(MATERIAL TO PROCESS begins)
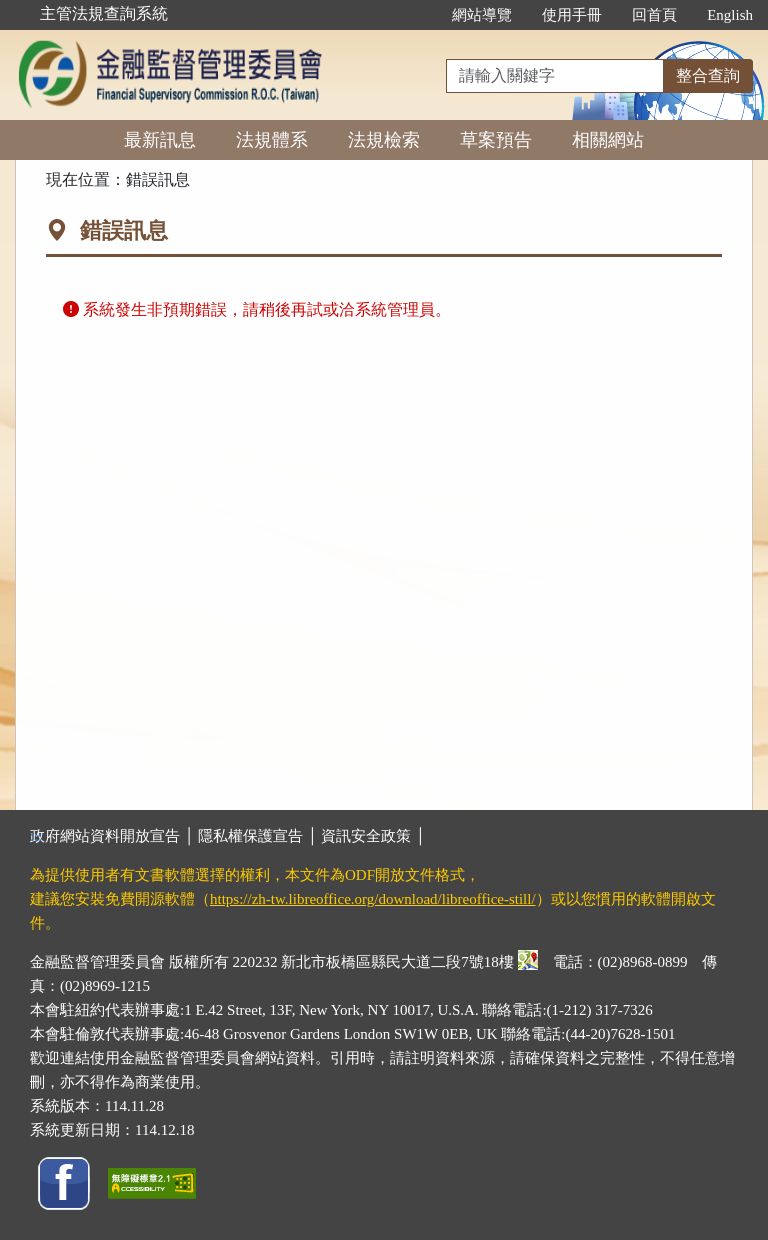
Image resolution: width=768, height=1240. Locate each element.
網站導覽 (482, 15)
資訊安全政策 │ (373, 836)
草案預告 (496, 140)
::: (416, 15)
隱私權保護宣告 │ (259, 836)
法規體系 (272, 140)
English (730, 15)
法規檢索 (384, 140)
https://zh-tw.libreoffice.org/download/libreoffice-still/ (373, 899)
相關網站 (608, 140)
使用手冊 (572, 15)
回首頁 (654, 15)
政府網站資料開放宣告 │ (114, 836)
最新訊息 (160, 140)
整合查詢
(MATERIAL TO PROCESS ends)
(MATERIAL TO PROCESS begins)
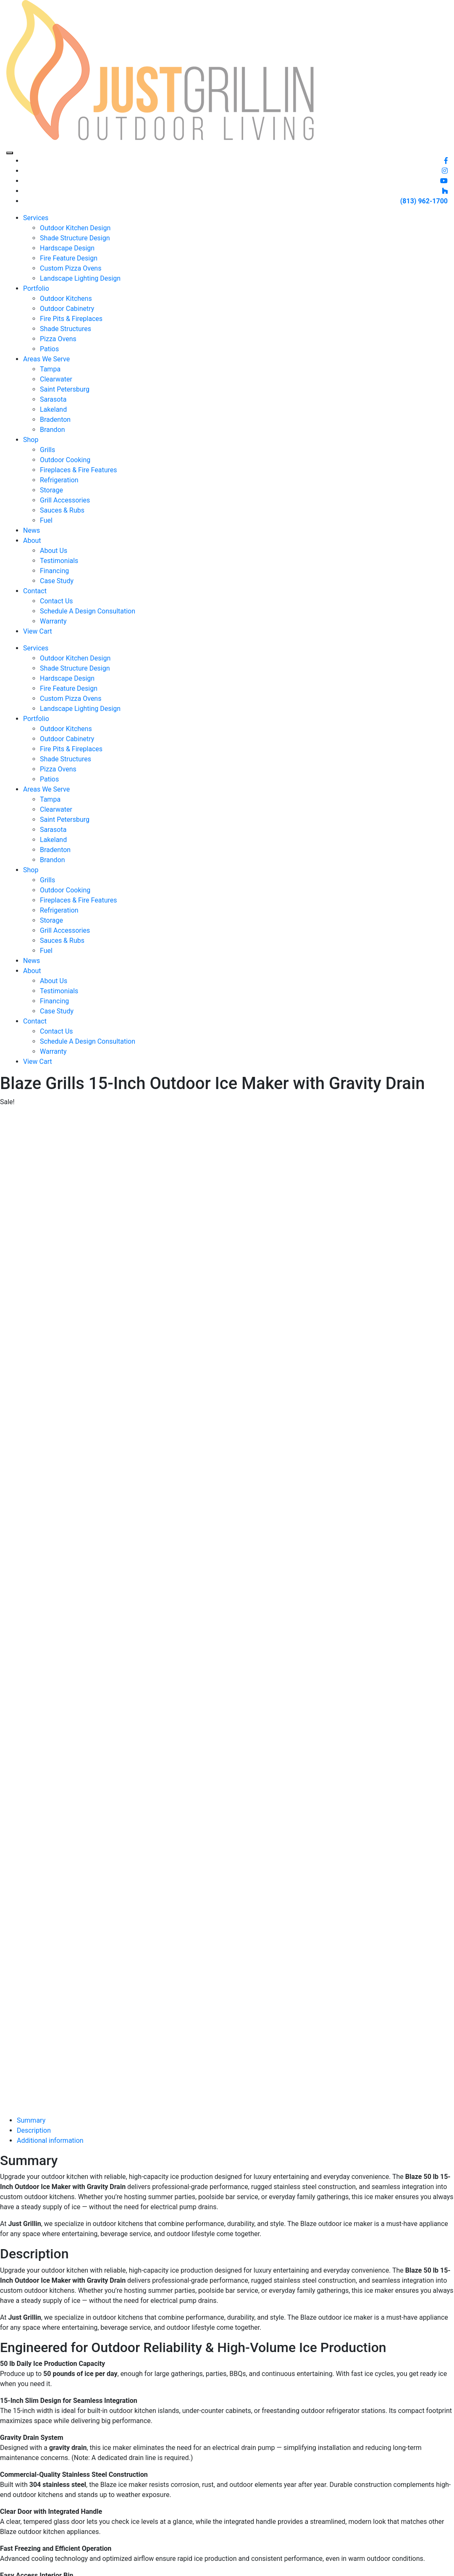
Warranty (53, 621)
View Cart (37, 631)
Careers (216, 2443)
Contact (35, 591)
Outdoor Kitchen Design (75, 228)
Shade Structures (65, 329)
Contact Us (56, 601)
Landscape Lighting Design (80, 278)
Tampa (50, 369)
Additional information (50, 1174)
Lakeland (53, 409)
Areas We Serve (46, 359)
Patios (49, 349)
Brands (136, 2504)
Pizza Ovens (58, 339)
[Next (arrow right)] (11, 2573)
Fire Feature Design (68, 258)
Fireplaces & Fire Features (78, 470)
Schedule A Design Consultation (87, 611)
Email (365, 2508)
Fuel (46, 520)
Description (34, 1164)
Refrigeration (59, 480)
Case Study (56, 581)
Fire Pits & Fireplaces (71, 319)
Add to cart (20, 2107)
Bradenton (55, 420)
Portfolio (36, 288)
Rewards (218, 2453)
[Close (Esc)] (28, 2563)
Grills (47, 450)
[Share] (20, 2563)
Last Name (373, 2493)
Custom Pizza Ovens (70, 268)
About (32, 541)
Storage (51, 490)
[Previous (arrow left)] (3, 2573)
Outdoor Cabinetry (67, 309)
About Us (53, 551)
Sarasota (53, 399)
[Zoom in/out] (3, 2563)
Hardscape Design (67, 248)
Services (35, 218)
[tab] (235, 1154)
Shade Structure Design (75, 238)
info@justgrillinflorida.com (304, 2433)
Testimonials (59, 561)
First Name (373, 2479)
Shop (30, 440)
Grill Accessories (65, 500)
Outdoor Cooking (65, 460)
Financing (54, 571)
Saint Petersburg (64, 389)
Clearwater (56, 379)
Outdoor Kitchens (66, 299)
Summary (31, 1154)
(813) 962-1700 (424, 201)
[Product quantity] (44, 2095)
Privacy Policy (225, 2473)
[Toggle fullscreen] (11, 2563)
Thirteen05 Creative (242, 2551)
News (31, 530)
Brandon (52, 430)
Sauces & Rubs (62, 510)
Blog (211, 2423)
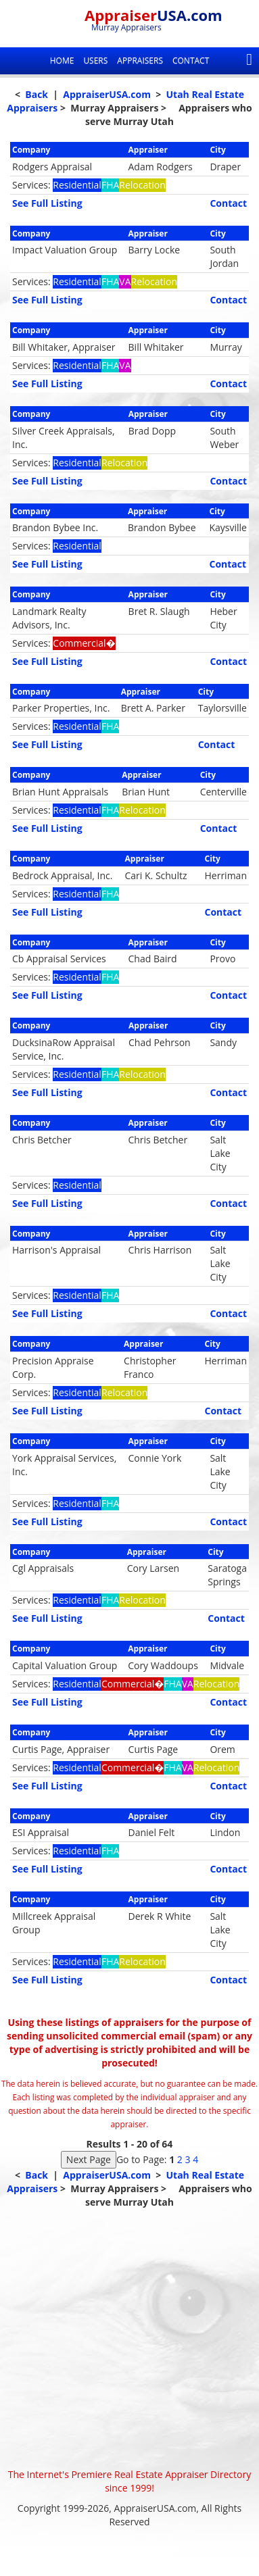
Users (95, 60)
(MATERIAL TO PROCESS ends)
### WORK REQUIRED
How would the lines above read from the one with "Thirteen05 Creative (242, 2551)" to the one with "Users (95, 60)", inclusive, with no pictures? Write them out exactly.

### ANSWER TO THE EXERCISE
Thirteen05 Creative (242, 2551)
News (31, 530)
Brandon (52, 430)
Sauces & Rubs (62, 510)
Blog (211, 2423)
Users (95, 60)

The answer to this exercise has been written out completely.